Most of us know the story parable of the Prodigal Son. Jesus told it to describe the love the God, the father in the parable, has for everyone even those of us who have, at times in our lives, turned our back on Him. Times that we believe that we can make it on our own. When we realize how good we had it in his presence and we come back He rejoices when we return.
That's a beautiful story but we often forget about the son that stayed home and how he felt when the "no account" son came back. When this son came home their father, instead of disciplining or punishing the prodigal rejoiced and gave him a big party.
If we're honest we've felt like the brother that stayed home. That person got the promotion and I had better numbers. I'm still single and celibate and my friend has slept around and now happily married. I tithe and can't afford a new car but my friend doesn't even go to church except Christmas and Easter and he has a beautiful new car. Need I say more?
Editor's Note: This section is based on the article Look Up by Sarah Phillips
It's natural to feel frustrated when we make good choices and get burned while those who made poor choices seem to have it easier. Yes, most of us have empathized with the older brother of the prodigal son at some point. After all, he is the son that did everything right, so we understand his pain.
But truthfully, the older brother wasn't much different from the younger. Both brothers believed a fallacy: If I do things my way, I'll win out. The consequences of a prodigal son's actions are often obvious – life often crumbles around them as they break away from God’s truth and embrace reckless living. But what exactly happens when we embrace the attitude of the older brother?

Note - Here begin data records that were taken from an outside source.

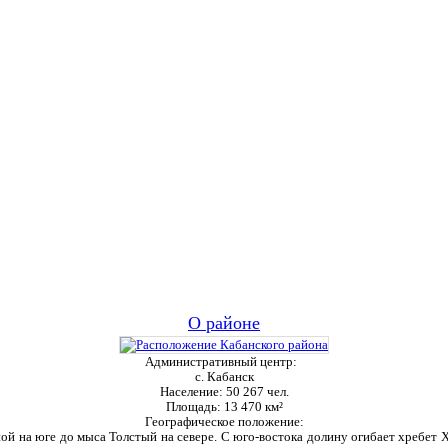
О районе
Административный центр:
с. Кабанск
Население:
50 267 чел.
Площадь:
13 470 км²
Географическое положение:
ой на юге до мыса Толстый на севере. С юго-востока долину огибает хребет Ха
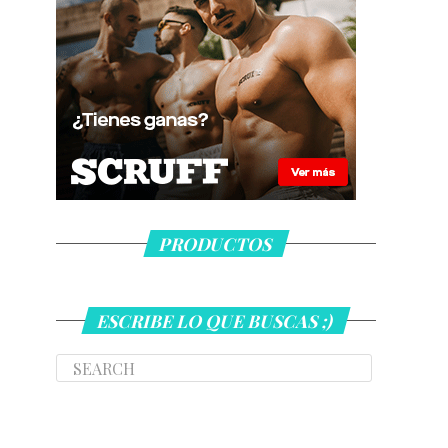
PRODUCTOS
ESCRIBE LO QUE BUSCAS ;)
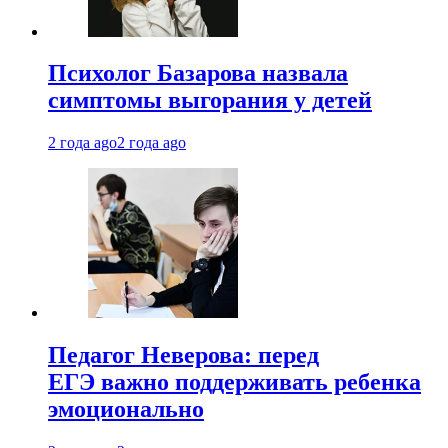
Психолог Базарова назвала
симптомы выгорания у детей
2 года ago
2 года ago
Педагог Неверова: перед
ЕГЭ важно поддерживать ребенка
эмоционально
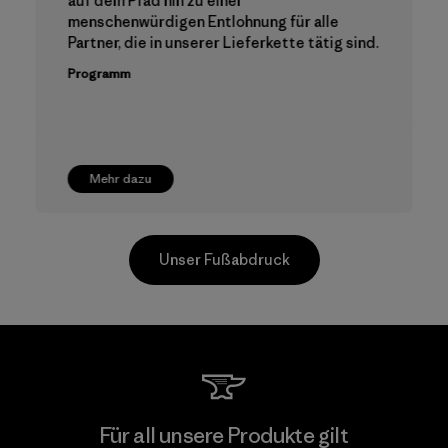
auf dem Pfad hin zu einer
menschenwürdigen Entlohnung für alle
Partner, die in unserer Lieferkette tätig sind.
Programm
Mehr dazu
Unser Fußabdruck
Hirdaramani Industries (Pvt)
Für all unsere Produkte gilt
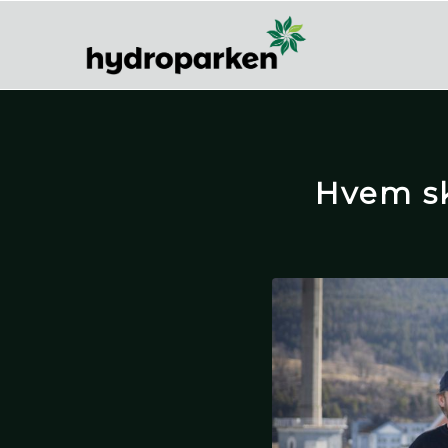
Hvem sk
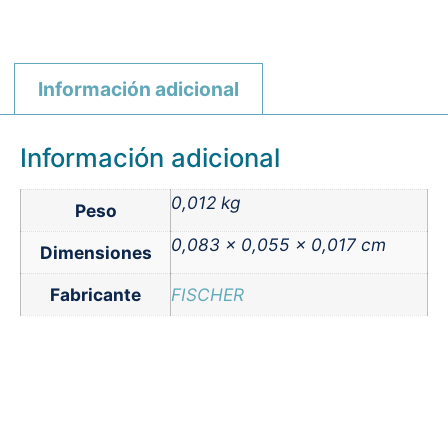
Información adicional
Información adicional
0,012 kg
Peso
0,083 × 0,055 × 0,017 cm
Dimensiones
Fabricante
FISCHER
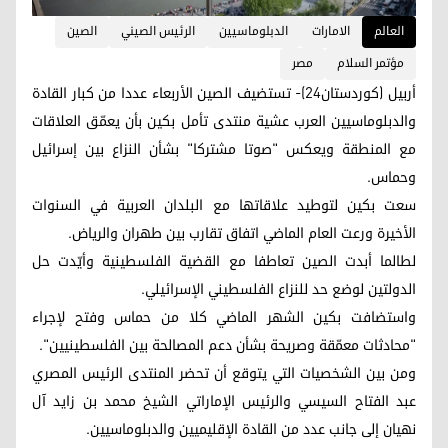
العالم
الامارات
الدبلوماسيين
الرئيس الصيني
الصين
مؤتمر السلام
مصر
أربيل (كوردستان24)- تستضيف الصين الأربعاء عددا من كبار القادة
والدبلوماسيين العرب عشية منتدى تأمل بكين بأن يعمّق العلاقات
مع المنطقة ويعكس "صوتا مشتركا" بشأن النزاع بين إسرائيل
وحماس.
سعت بكين لتوطيد علاقاتها مع البلدان العربية في السنوات
الأخيرة ورعت العام الماضي اتفاق تقارب بين طهران والرياض.
لطالما أبدت الصين تعاطفا مع القضية الفلسطينية وأيّدت حل
الدولتين لوضع حد للنزاع الفلسطيني الإسرائيلي.
واستضافت بكين الشهر الماضي كلا من حماس وفتح لإجراء
"محادثات معمّقة وصريحة بشأن دعم المصالحة بين الفلسطينيين".
ومن بين الشخصيات التي يتوقع أن تحضر المنتدى الرئيس المصري
عبد الفتاح السيسي والرئيس الإماراتي الشيخ محمد بن زايد آل
نهيان إلى جانب عدد من القادة الإقليميين والدبلوماسيين.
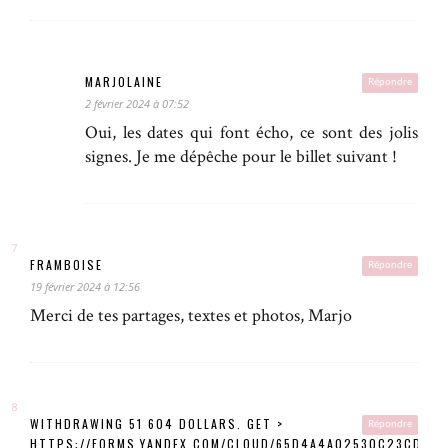
MARJOLAINE
Répondre
2 février 2024 à 07:52
Oui, les dates qui font écho, ce sont des jolis
signes. Je me dépêche pour le billet suivant !
FRAMBOISE
Répondre
19 février 2024 à 12:56
Merci de tes partages, textes et photos, Marjo
WITHDRAWING 51 604 DOLLARS. GЕТ >
Répondre
HTTPS://FORMS.YANDEX.COM/CLOUD/65D4A4A02530C23CD74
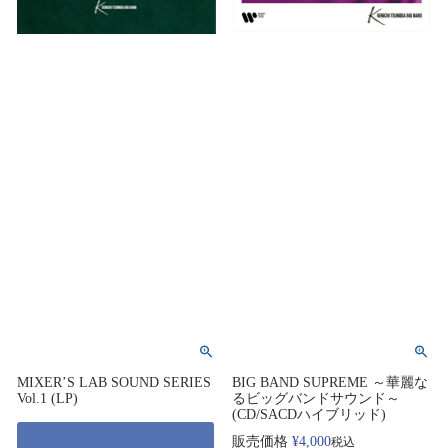
MIXER’S LAB SOUND SERIES
BIG BAND SUPREME ～華麗な
Vol.1 (LP)
るビッグバンドサウンド～
(CD/SACDハイブリッド)
販売価格
¥
4,000
税込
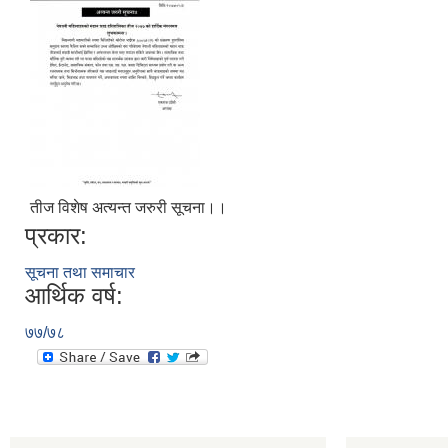
तीज विशेष अत्यन्त जरुरी सूचना।।
प्रकार:
सूचना तथा समाचार
आर्थिक वर्ष:
७७/७८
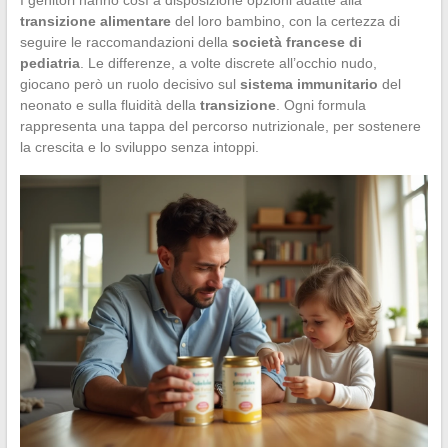
transizione alimentare
del loro bambino, con la certezza di
seguire le raccomandazioni della
società francese di
pediatria
. Le differenze, a volte discrete all’occhio nudo,
giocano però un ruolo decisivo sul
sistema immunitario
del
neonato e sulla fluidità della
transizione
. Ogni formula
rappresenta una tappa del percorso nutrizionale, per sostenere
la crescita e lo sviluppo senza intoppi.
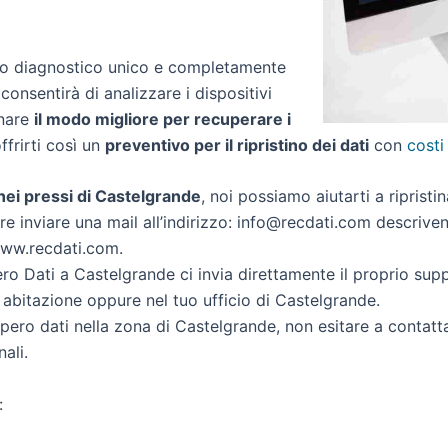
zio diagnostico unico e completamente
 consentirà di analizzare i dispositivi
inare
il modo migliore per recuperare i
offrirti così un
preventivo per il ripristino dei dati
con
costi
i nei pressi di Castelgrande
, noi possiamo aiutarti a ripristin
re inviare una mail all’indirizzo: info@recdati.com descrivend
 www.recdati.com.
o Dati a Castelgrande ci invia direttamente il proprio su
 abitazione oppure nel tuo ufficio di Castelgrande.
cupero dati nella zona di Castelgrande, non esitare a contatt
ali.
:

We may still attend church, continue to make righteous decisions, and maintain the appearance of wellbeing, but we begin to rot on the inside as we internally pull away from the Father's life-giving love. Here are three symptoms of those suffering with Older Brother Syndrome:
Loss of spiritual clarity. When we embrace the stance of the older brother, our spiritual vision darkens because we turn our gaze away from Christ to fixate on someone else’s life. The older brother travels down an ungodly path because he fails to see things from his merciful father's perspective. From his corner, he cannot see that the prodigal brother did suffer for his transgressions and repented with sorrow, nor can he see his own blessings clearly. He is envious over the celebration, and misinterprets his father’s forgiveness as a personal slight. While the older brother may justify his anger in light of the pain his younger brother inflicted on their father, the oldest son only increases his father's pain with his bitter, ungrateful heart.
Pride finds a foothold. Let's face it - comparing our "goodness" to another's faults can only lead to a full-blown case of spiritual pride. And pride is deadly to the soul. It causes us to lose gratitude towards our Father, obscures our own need for mercy, and misleads us into thinking God owes us something. We may make ineffective -- even destructive -- attempts to grasp at the blessing we no longer trust God to provide for us.
Misery settles in. Unlike the prodigal, the eldest brother had access to his loving father for his entire life. Yet his response to his father's joy does not reveal a joyful heart. Pride, envy, judgmental attitudes and perfectionism squeeze peace and happiness out of our lives. My sister wisely pointed this out to me recently: there's no point in comparing your life to another, "unless you are bent on being miserable."
So what can we do to overcome the Older Brother Syndrome and find peace when we feel life treats us unfairly? When your family reels from job layoffs while others' still enjoy stable employment? I think its okay to acknowledge feelings of sadness, frustration, and even confusion. But at the end of the day, it's best to stop looking at others, and start looking up.
There's another story about a brother who evenied his brother. That brother was Cain whose eveny resulted in the murder of his brother.
Genesis 4:6-8 NLT “Why are you so angry?” the Lord asked Cain. “Why do you look so dejected? You will be accepted if you do what is right. But if you refuse to do what is right, then watch out! Sin is crouching at the door, eager to control you. But you must subdue it and be its master.” One day Cain suggested to his brother, “Let’s go out into the fields.” And while they were in the field, Cain attacked his brother, Abel, and killed him.